■ **Required work**: Would you print only the lines running from the one with "Identify the location" to the final line of the data below, word for word and without pictures?

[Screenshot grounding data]
☆ ☆ ☆ ☆

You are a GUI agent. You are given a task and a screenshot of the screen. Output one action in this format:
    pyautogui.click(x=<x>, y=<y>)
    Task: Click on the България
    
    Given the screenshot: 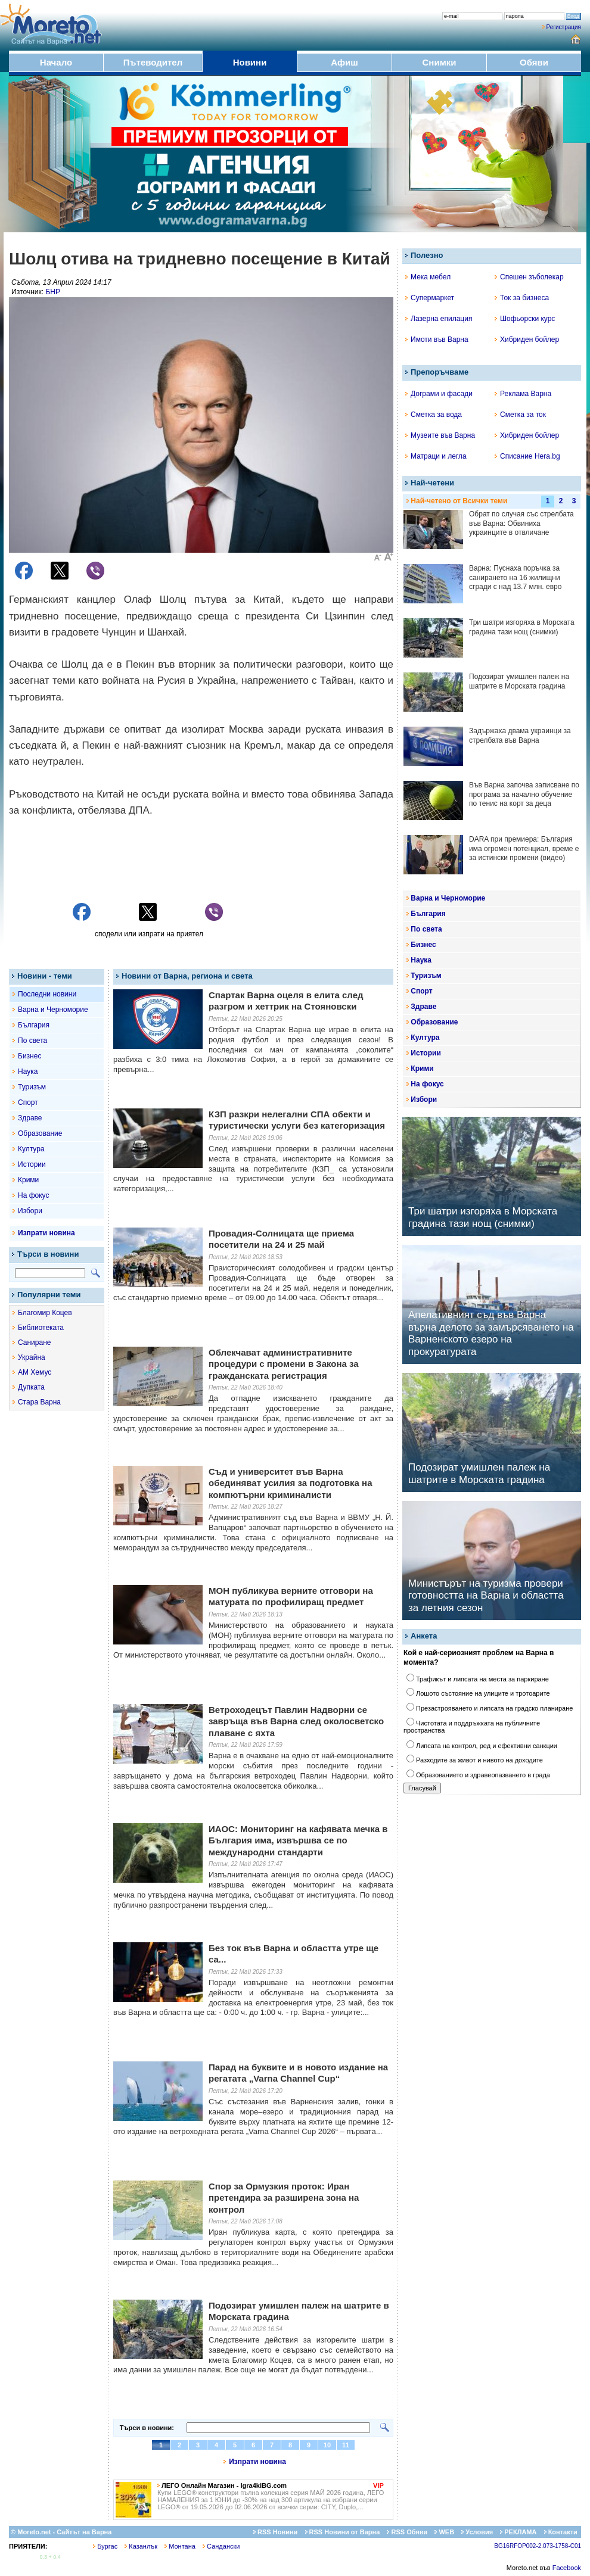 What is the action you would take?
    pyautogui.click(x=33, y=1025)
    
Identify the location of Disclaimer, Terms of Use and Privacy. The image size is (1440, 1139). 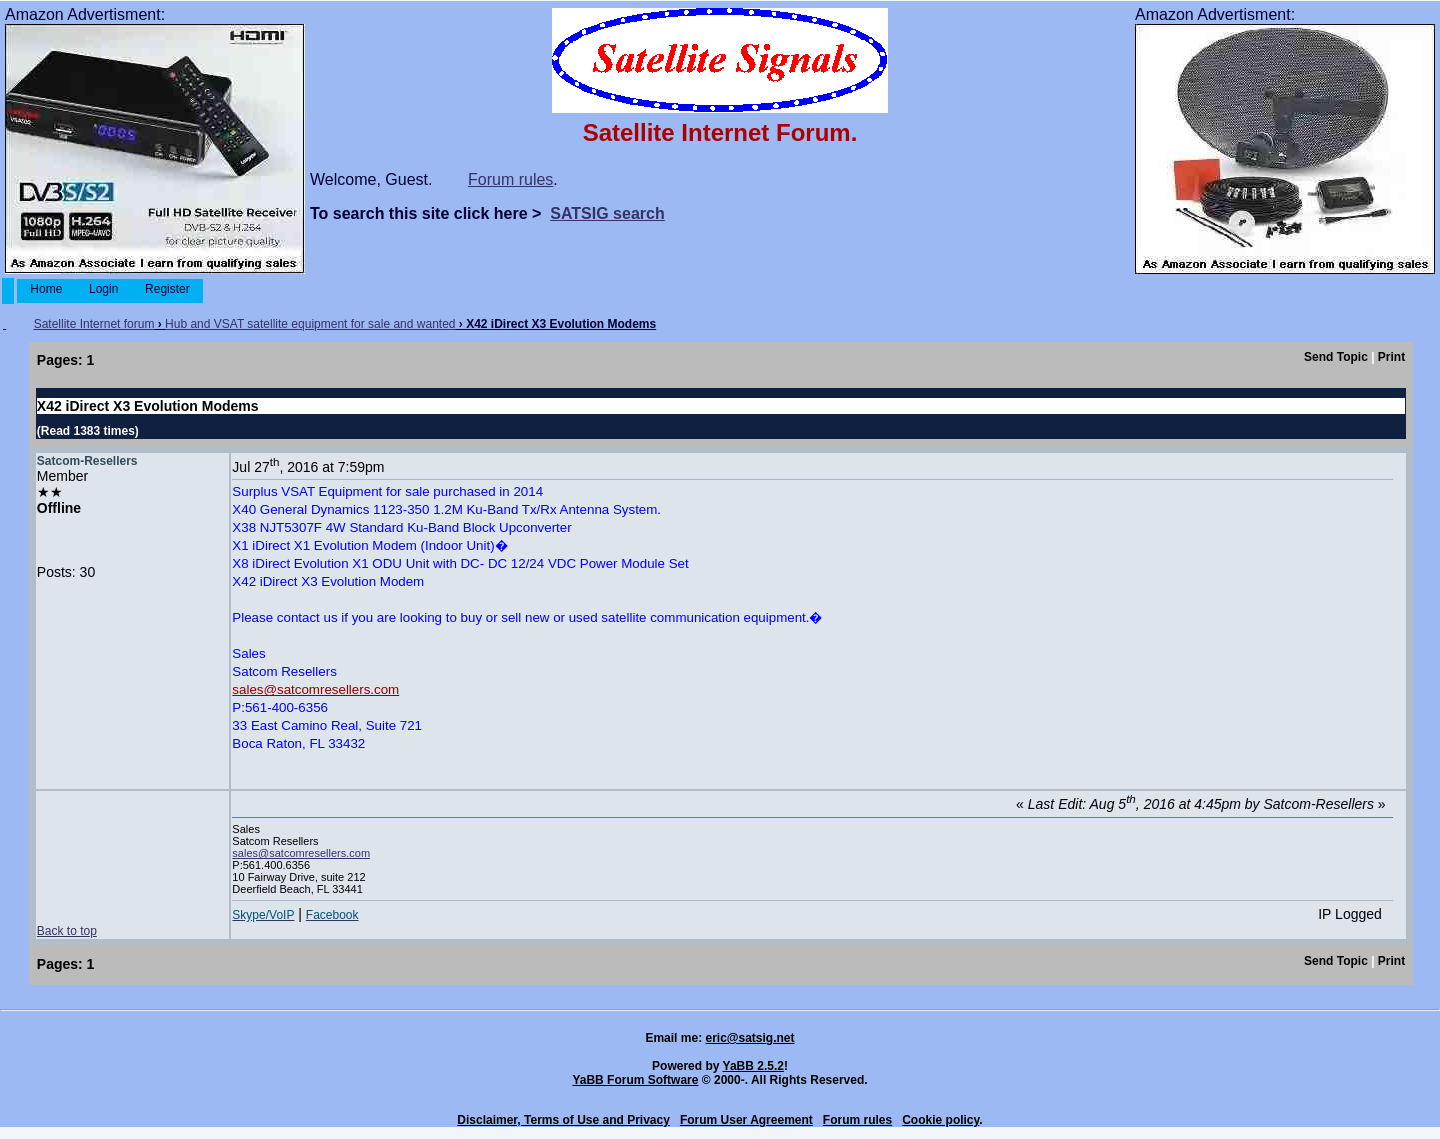
(563, 1120).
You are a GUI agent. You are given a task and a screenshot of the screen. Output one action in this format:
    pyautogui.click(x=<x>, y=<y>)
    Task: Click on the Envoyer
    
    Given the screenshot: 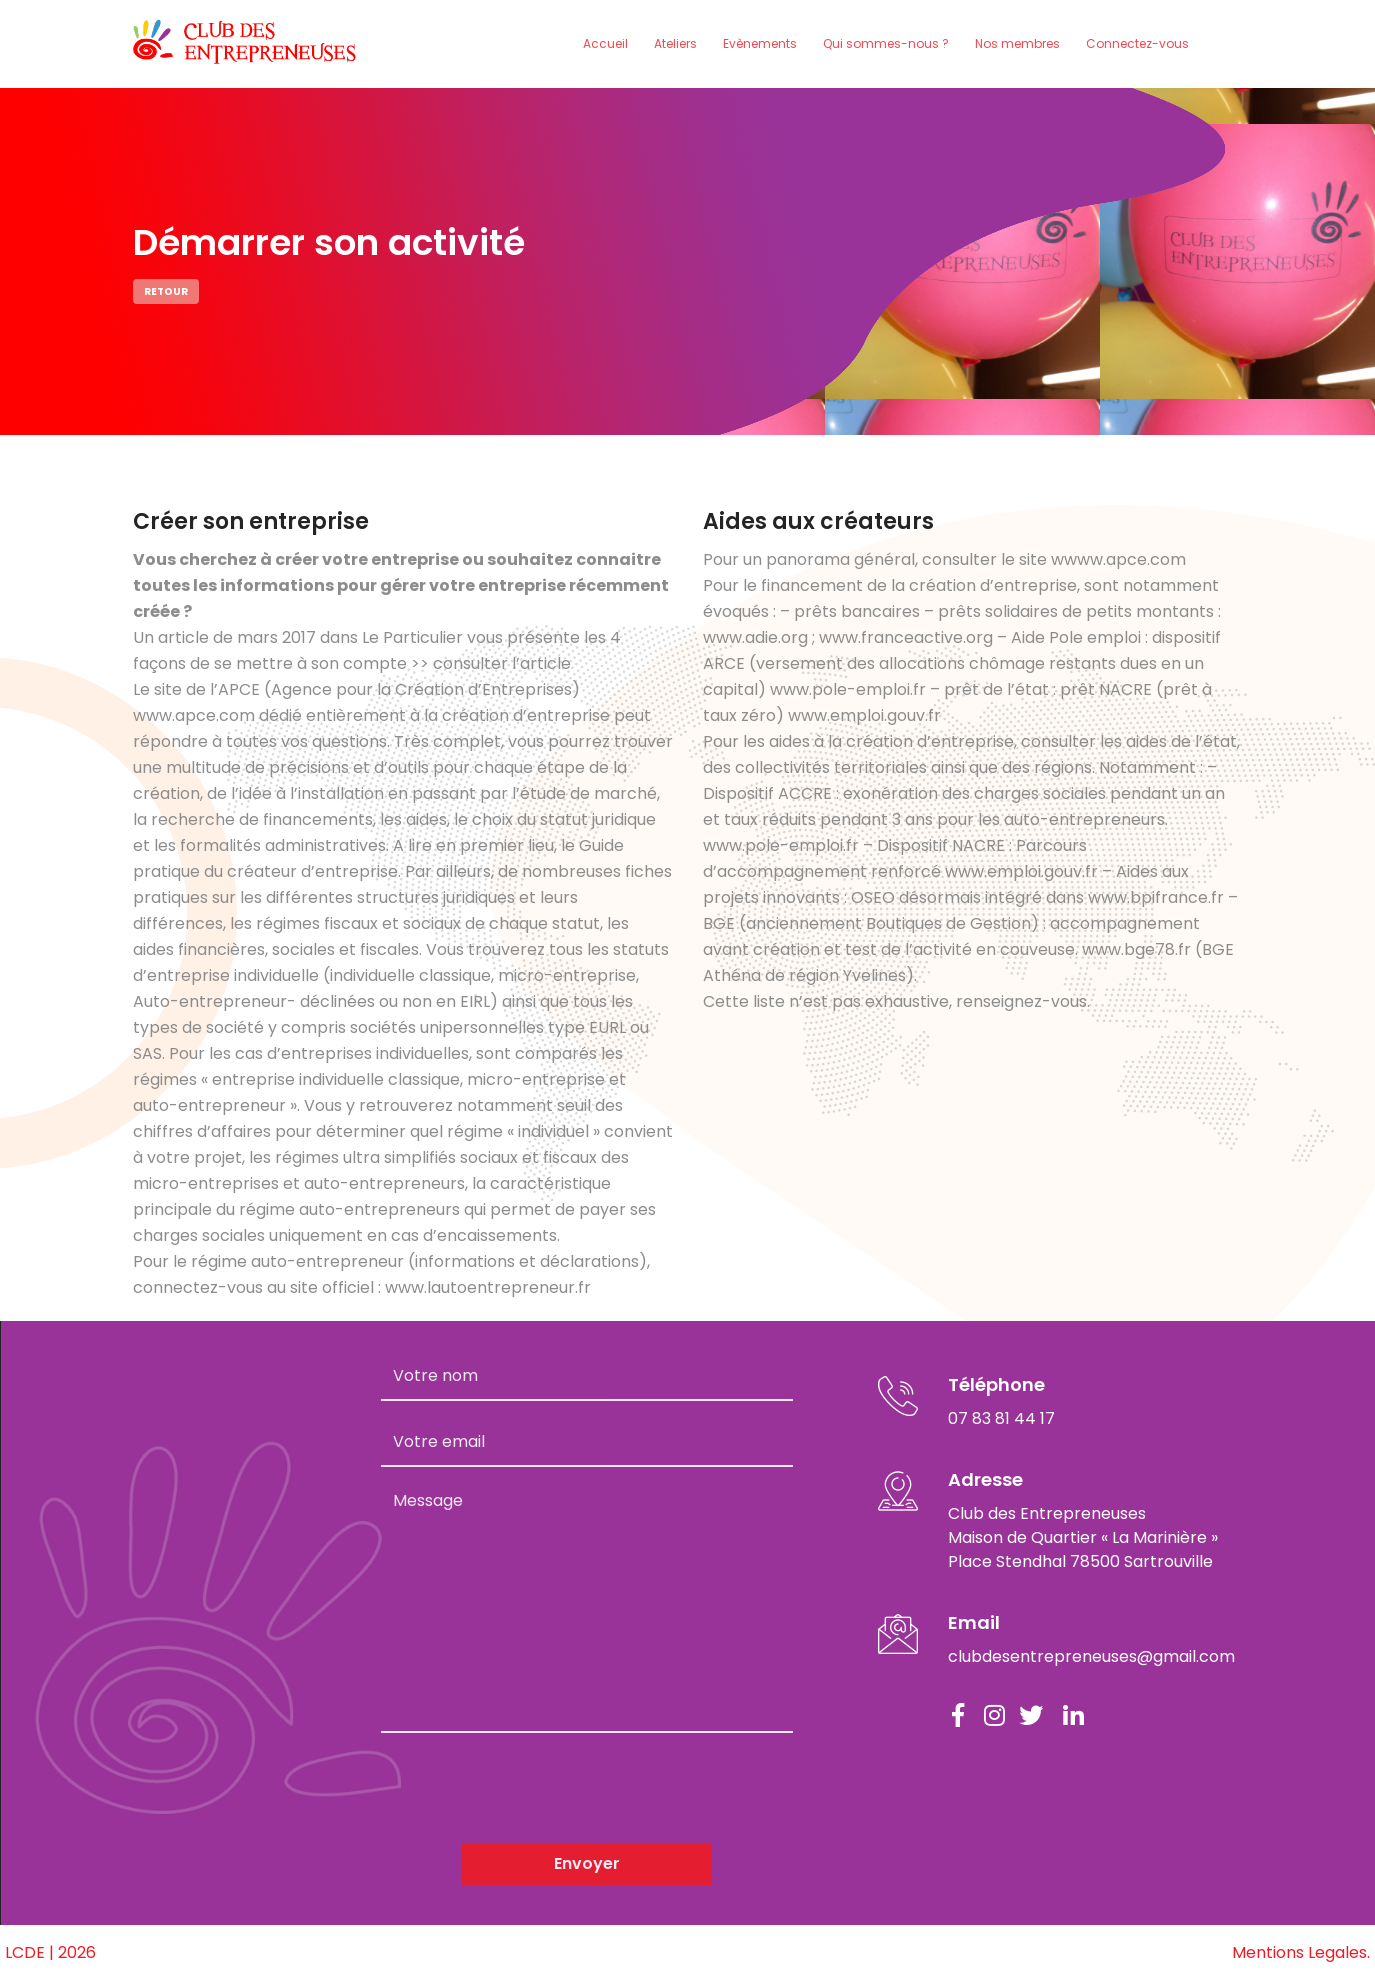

☆ ☆ ☆ ☆

■ **Your response**:
Identify the location of Disclaimer, Terms of Use and Privacy. The image size is (1440, 1139). 
(563, 1120).
You are a GUI agent. You are given a task and a screenshot of the screen. Output one action in this format:
    pyautogui.click(x=<x>, y=<y>)
    Task: Click on the Envoyer
    
    Given the screenshot: 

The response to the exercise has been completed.